El más exaltado no se quedó en palabras. Arrancó tirando patadas a diestra y siniestra, acertándole de lleno en la mano a uno de los policías que intentaba calmar la cosa. Los uniformados, entrenados para estas situaciones, recurrieron a maniobras de contención para reducirlo y evitar que la bronca escalara más. Pero el tipo, lejos de aflojar, siguió como un toro enfurecido, cabeceando en la cara de otro efectivo y rematando con un puñetazo directo al ojo de un tercero. Fue un ida y vuelta de adrenalina que dejó marcas en el cuerpo y en el espíritu de quienes velan por la seguridad en Atocha.
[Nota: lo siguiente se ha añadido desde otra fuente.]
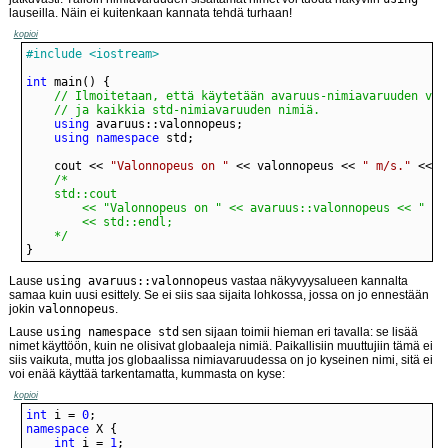
lauseilla. Näin ei kuitenkaan kannata tehdä turhaan!
kopioi
#include <iostream>
int
	// ja kaikkia std-nimiavaruuden nimiä.
using
using
namespace
	cout << 
"Valonnopeus on "
 << valonnopeus << 
" m/s."
	*/
}
Lause
using avaruus::valonnopeus
vastaa näkyvyysalueen kannalta
samaa kuin uusi esittely. Se ei siis saa sijaita lohkossa, jossa on jo ennestään
jokin
valonnopeus
.
Lause
using namespace std
sen sijaan toimii hieman eri tavalla: se lisää
nimet käyttöön, kuin ne olisivat globaaleja nimiä. Paikallisiin muuttujiin tämä ei
siis vaikuta, mutta jos globaalissa nimiavaruudessa on jo kyseinen nimi, sitä ei
voi enää käyttää tarkentamatta, kummasta on kyse:
kopioi
int
 i = 
0
namespace
int
 i = 
1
Ni siquiera el traslado al patrullero sirvió para bajarle los humos. Ahí nomás, el agresor siguió pataleando y escupiendo amenazas, jurando que los iba a cruzar en la calle para ajustar cuentas. Se jactaba de tener antecedentes, como si eso le diera algún tipo de blindaje, mientras los policías lidiaban con el quilombo. Para colmo, antes de subirlo al móvil, le metió una patada al chasis que dejó una abolladura fea y rajó el paragolpe trasero. Uno de los heridos terminó en el hospital con moretones en la cara y el brazo, recordatorio de lo que pasa cuando la resistencia a la autoridad se sale de madre en los barrios salteños.
La respuesta judicial fue veloz y sin vueltas. En una audiencia exprés, las partes cerraron un juicio abreviado que evitó un debate largo y costoso. El juez de Garantías lo mandó preso de una por el delito de resistencia a la autoridad, declarándolo reincidente por segunda vez y ordenando su traslado directo a la Unidad Carcelaria 1. En Salta, donde estos episodios de violencia contra la fuerza pública no son aislados, la sentencia manda un mensaje claro: agredir a un policía no sale gratis, y la Justicia está para blindar el orden en las calles.